A new, and much needed, rule of thumb is to always bring your own fingernail clippers when visiting a Third World Country. Finding myself in need of their services over the past week or so, I decided to set out on a mini-adventure to purchase my personal manicure device.

It was very difficult to describe, even with my excellent mastery of Kiswahenglish, for what it was that I was looking. After blankly staring at me for thirty or so seconds, the nice lady behind the counter at the “super market” (read, Circle K wannabe) referred me to another nice lady who proceeded to try to sell me fingernail polish. When I finally got it across to her that, no, I did not want to decorate my nails, I just wanted to cut them, she informed me that they are not carried at the supermarket. If I truly wanted fingernail clippers (she seemed not to understand why I would want such a thing), I would have to venture into town on the overcrowded and usually death defying dala dala.

As I had a giant “please mug me for this” bag with me, and didn’t have any desire to negotiate Dar in the rain, I left her counter with a new plan on how to become famous. As soon as I arrived at the airport in New York, I would contact Guinness and allow them to photograph me and my world’s longest fingernails. Perhaps I should do this in Amsterdam, if I remember correctly, the Guinness book of records is based in London so I might as well save them a little trouble and have them meet me in Europe.

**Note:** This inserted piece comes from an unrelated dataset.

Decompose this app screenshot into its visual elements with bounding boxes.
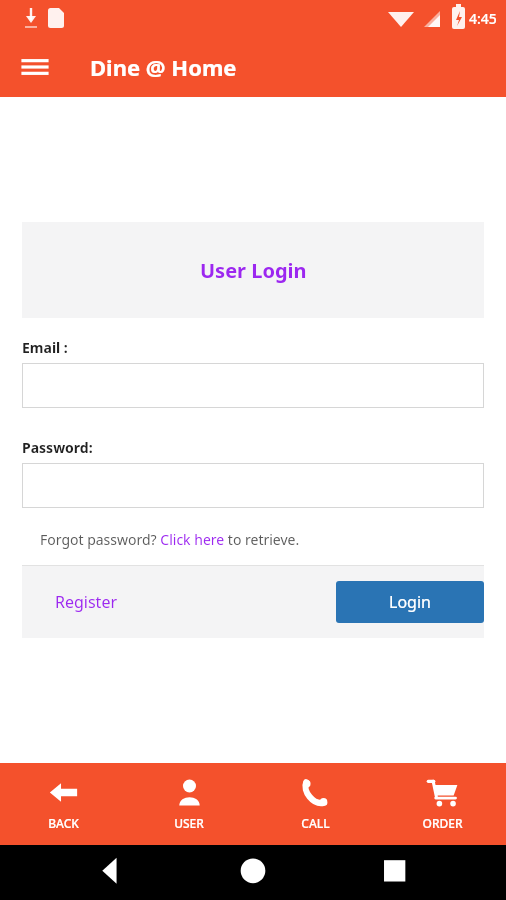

I was busily formulating this plan at the checkout buying the necessities of life…the first q-tips that I’d seen in the past month and my nutritious lunch of a chocolate covered ice cream on a stick (you can die of malnourishment in Africa, but you’ll love every bite) when, under the nearby glass case, I saw them…fingernail clippers--on a keychain. Not only were they a brilliant combination of two of the most necessary devices known to mankind, but they also had the picture of a famous (I guess) football star looking mighty victorious AND, on the stationary part of the lever that forms the fingernail clipper, a coke top opener.

As there was only one of these ingenious jack-of-all-trades devices left in the supermarket, I happily slapped down my 500 shilingi…1600 shilingi after you add lunch and hygiene items...and proceeded to exit the supermarket to the dining area where I would purchase my coke (with lime!) to complete my sugar filled lunch.

The ice cream and coke are pretty much what I expected. The gentleman waiting on me popped the top to my coke, which I had aspired to do myself, but all was well. I watched some BBC news with an Engineering Professor from Kilimanjaro who explained to me that Americans and English are really one and the same--news of that little war in the 1700s apparently hasn’t reached Africa as of yet.

Anyway, on my way back from lunch, I decided to sit under mdegree (a tree aptly named for the study space underneath its branches) and use my new fingernail clippers. They sucked. There’s no other way to put it. They’re plenty sharp enough but the two levers line up so that my fingernails are now cut at an angle much like mat board would be when framing a photograph.

Perhaps this is the way they do it in Africa. Perhaps it’s some sort of fashionable style that I’m just not used to as of yet. Maybe tomorrow my day will be spent politely accepting compliments on the trendiest of my newly cut fingernails. That would rock. But for now, in my not so humble foreigner’s opinion, they suck.